The town of Raymond is hoping to purchase 83 acres of land previously used as a landfill on Egypt Road.

The property belongs to Trudylinn Files of Raymond who previously applied to develop a subdivision. Files refused comment on the proposal.

According to Town Manager Don Willard, the 83 acres were used as a municipal landfill for approximately 20 years until 1983 when the state closed down landfill sites statewide. The shutdown was completed under state supervision, he said.

Files applied for approval to build a 9-lot subdivision on the front portion of the land last year. Raymond selectmen initiated an evaluation of the site that was mostly funded by the Department of Environmental Protection. The town also hired the engineering firm of Woodard & Curran to do testing of the groundwater for possible contamination.

“Preliminary testing yielded a result of no catastrophic contamination,” said Willard. “Testing didn’t prove or disprove health risks.”

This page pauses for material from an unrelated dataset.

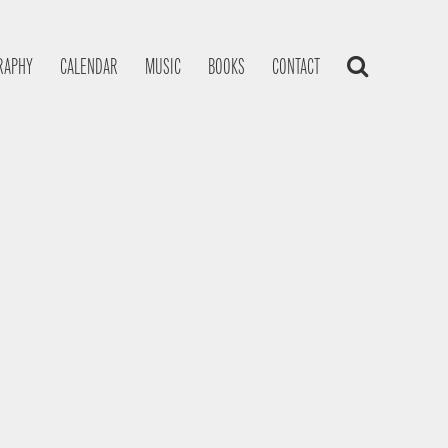
RAPHY
CALENDAR
MUSIC
BOOKS
CONTACT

“The testing was strictly hydrogeological. We only tested drinking water sources for contamination. Nothing found was out of the ordinary,” Amanda Simpson, assessor’s agent with a background in certified planning, clarified when asked what the test results yielded.

Raymond hopes to buy the land to be maintained as open space reserve by the Conservation Committee. According to Willard the town selectmen decided to negotiate the purchase because of the public safety concern posed by the pollution under the landfill which could find its way into a subdivision’s water supply.

“We are protecting against the unknown,” Simpson said.

The Board of Selectmen, after holding executive sessions on the matter, has reached an agreement with Files to pay $100,000 for the 83 acres. Willard stated that $75,000 would come from town budget surplus and $25,000 would come from the Open Space Reserve Fund.

Raymond is responsible for liability of the site regardless whether they purchase the land, so, in addition to the money paid, the town would also indemnify Files from any future concerns that may arise.

Preliminary ideas for use of ther acreage includes installation of a baseball field or recreational area on a portion of the land, Willard said. Tax assessor Simpson stressed that the land can be used for functions not requiring wells to be dug for drinking water. The purpose of the town buying the land is to not develop it residentially.

Former Selectman Dana Desjardins has qualms over using the area for playing fields.

“I don’t think I want my kid playing baseball over a landfill that could be contaminated,” he said.

The matter will go before voters at Annual Town Meeting in May. Willard said that preparation of a legal document has begun in hopes of a favorable vote during the town meeting. Town officials say they wish to move as quickly as possible with a target date of possession of the property at the beginning of the fiscal year which begins July 1, 2005.